Blaming ballooning deficits, fiscal brinkmanship and more, the credit ratings firm stoked fresh fears in Washington that America’s stature in the global economy is diminishing.

Still, the post-Fitch reaction in the currency market tells a more reassuring story. Not only did the greenback weather the downgrade, it rose Wednesday as data showed that a soft landing may be nigh, while much of the world including Europe remains in a growth funk. 

Far from deficits leading to currency ruin — as Wall Street worrywarts who cling to textbook theory tend to argue — the dollar’s sway across the international financial system remains unrivaled.

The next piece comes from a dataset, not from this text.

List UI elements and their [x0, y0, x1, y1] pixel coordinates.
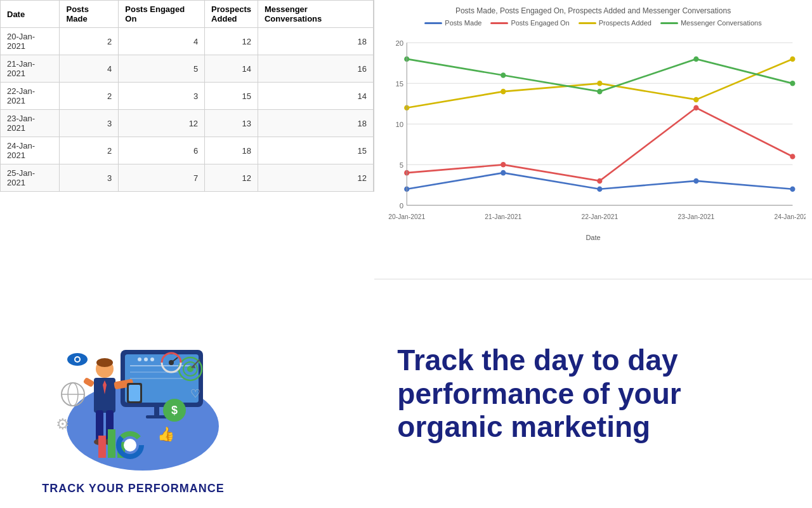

And if past is prologue, take note. When debt-ceiling drama in 2011 spurred S&P Global Ratings to strip the nation of its top-tier status — a move that has never been reversed — the greenback was unscathed in the end. In fact, the Bloomberg Dollar Spot Index ended the year 7% higher, and is up more than 30% since.

“The dollar is a safe haven because it’s such a large transactional currency,” said Jane Foley, head of FX strategy at Rabobank. “Yes, over time that may be eroded but we’re looking at 20, 30 or 40 years.”

Deeply embedded in the flow of commerce and money across borders, the dollar has famously endowed Washington with a multitude of privileges in trade, capital markets and international security — much to the frustration of geopolitical foes.

On Wednesday, executives at Fitch acknowledged that the US debt burden has to be weighed against the sheer dominance of the greenback in trade and finance. The dollar’s role as a reserve currency is “unparalleled,” said Richard Francis, the company’s co-head of Americas sovereign ratings on Bloomberg TV. 

Going forward, the Fitch move could yet spark currency volatility and the consequences for asset allocation are ultimately unknown. Meanwhile, there are warnings that markets are overly sanguine on the politics. In June, the US was pushed closer to a historic default after lawmakers struggled to agree on lifting the government’s borrowing limit.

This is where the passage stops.